# AIM OF THE EXERCISE
Check every line of the entries for "книга", and copy the lines that hold it.

........

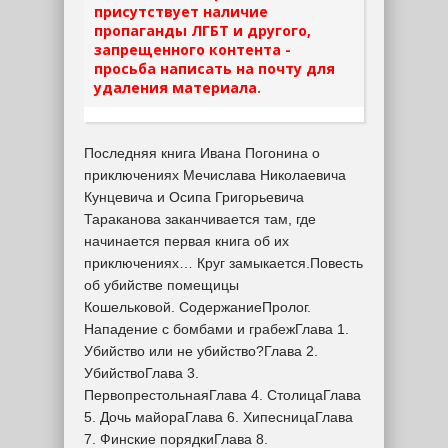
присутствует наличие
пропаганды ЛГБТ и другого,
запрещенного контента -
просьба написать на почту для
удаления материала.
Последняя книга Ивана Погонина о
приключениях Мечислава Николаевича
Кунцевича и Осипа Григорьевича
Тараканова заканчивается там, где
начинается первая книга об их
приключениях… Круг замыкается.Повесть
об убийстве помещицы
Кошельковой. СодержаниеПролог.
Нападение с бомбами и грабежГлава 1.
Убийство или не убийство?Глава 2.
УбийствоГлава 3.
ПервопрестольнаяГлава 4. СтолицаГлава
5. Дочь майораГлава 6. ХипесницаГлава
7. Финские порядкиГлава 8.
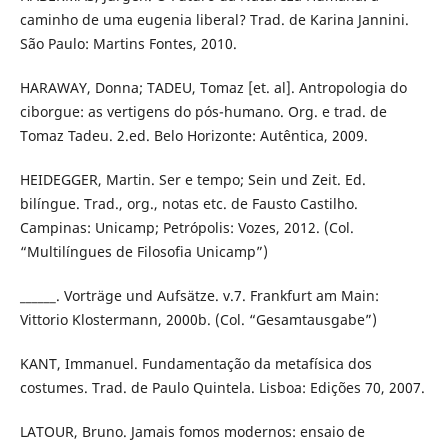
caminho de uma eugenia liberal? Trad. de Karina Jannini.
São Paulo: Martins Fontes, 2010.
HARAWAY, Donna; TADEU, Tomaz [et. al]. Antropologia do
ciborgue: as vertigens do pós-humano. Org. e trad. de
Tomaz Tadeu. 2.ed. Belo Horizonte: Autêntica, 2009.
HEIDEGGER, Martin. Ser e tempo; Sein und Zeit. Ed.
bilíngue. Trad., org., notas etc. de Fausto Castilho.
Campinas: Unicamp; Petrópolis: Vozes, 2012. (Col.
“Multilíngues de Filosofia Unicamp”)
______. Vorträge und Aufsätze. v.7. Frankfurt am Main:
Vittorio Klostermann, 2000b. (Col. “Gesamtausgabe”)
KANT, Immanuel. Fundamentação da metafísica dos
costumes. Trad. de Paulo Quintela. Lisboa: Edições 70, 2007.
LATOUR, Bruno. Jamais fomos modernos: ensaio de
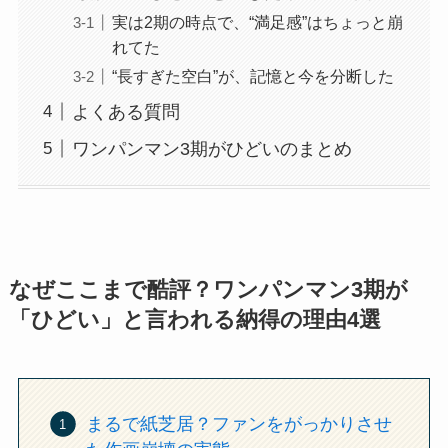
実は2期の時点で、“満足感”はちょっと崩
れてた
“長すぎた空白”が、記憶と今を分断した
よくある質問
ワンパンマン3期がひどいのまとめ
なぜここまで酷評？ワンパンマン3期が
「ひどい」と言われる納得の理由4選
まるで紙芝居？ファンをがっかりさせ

........

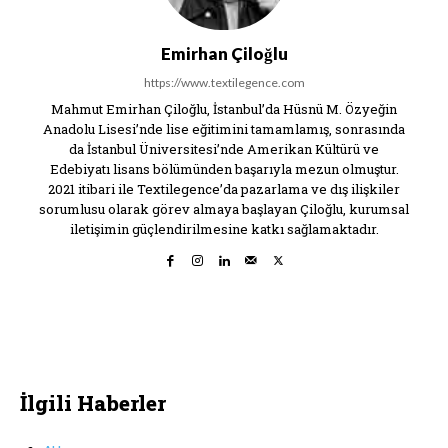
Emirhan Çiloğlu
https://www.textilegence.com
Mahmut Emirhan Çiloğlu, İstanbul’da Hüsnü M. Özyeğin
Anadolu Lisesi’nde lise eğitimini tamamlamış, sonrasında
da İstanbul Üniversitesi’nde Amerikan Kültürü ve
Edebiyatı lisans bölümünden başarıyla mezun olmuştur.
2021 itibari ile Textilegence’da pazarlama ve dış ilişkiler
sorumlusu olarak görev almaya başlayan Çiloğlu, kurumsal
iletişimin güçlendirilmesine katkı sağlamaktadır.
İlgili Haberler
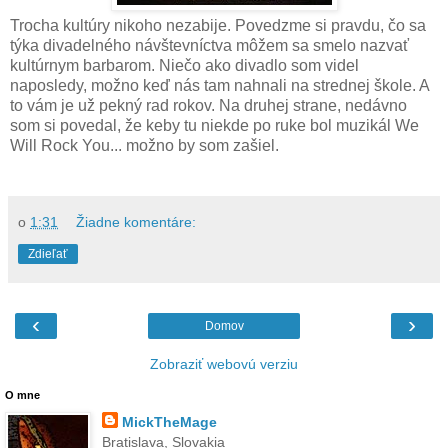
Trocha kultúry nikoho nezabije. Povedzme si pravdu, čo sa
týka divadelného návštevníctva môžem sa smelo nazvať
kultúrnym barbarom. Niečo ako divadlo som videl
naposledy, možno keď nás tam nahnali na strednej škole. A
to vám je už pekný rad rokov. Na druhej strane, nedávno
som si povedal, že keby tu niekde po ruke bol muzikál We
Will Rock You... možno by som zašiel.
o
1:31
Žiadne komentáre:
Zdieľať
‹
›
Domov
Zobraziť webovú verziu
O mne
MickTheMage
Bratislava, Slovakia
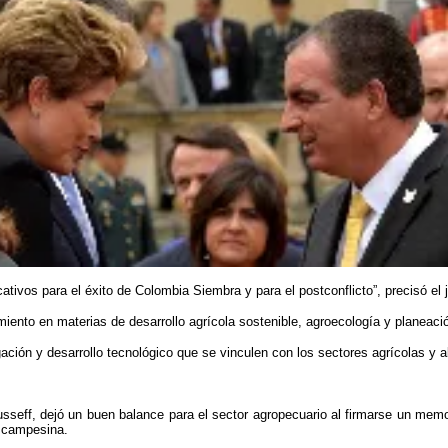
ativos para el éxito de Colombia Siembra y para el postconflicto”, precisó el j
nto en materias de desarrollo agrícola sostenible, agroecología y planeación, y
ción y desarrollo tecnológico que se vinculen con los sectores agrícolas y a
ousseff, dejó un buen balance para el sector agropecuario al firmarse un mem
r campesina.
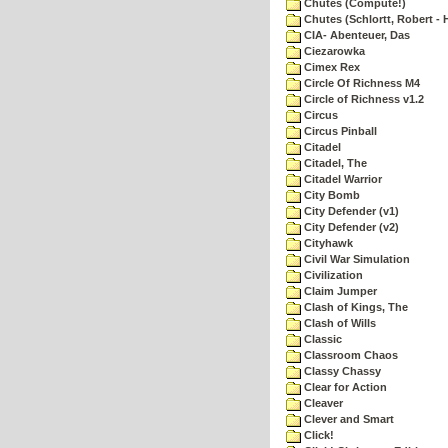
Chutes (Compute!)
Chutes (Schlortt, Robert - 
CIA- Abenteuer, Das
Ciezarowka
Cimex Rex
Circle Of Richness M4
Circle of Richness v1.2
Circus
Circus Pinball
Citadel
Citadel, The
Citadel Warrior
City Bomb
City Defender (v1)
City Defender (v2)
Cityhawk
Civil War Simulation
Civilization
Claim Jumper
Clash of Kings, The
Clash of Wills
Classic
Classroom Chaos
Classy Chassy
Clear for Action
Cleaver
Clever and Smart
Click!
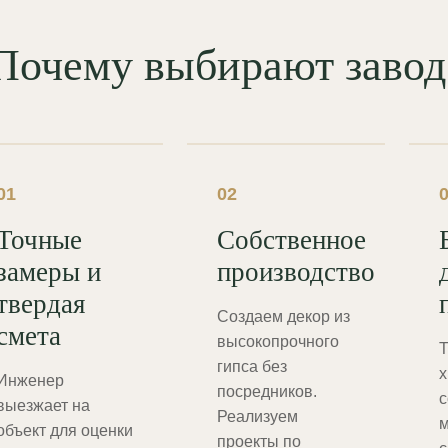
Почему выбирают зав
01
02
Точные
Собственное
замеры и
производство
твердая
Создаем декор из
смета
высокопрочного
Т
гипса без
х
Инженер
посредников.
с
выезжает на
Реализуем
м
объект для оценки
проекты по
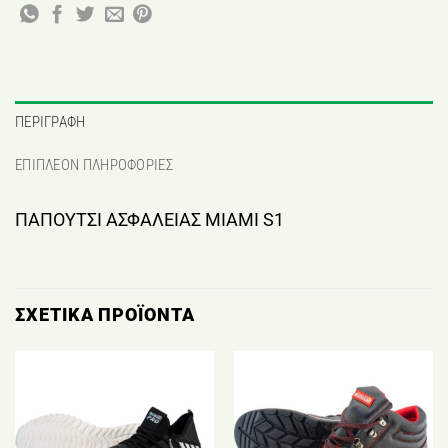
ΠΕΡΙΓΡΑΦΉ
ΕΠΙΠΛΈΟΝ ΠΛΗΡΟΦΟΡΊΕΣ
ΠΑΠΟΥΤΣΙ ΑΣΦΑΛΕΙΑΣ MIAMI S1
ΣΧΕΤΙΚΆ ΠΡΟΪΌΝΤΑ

........

# RESULT OF THE TASK
Последняя книга Ивана Погонина о
начинается первая книга об их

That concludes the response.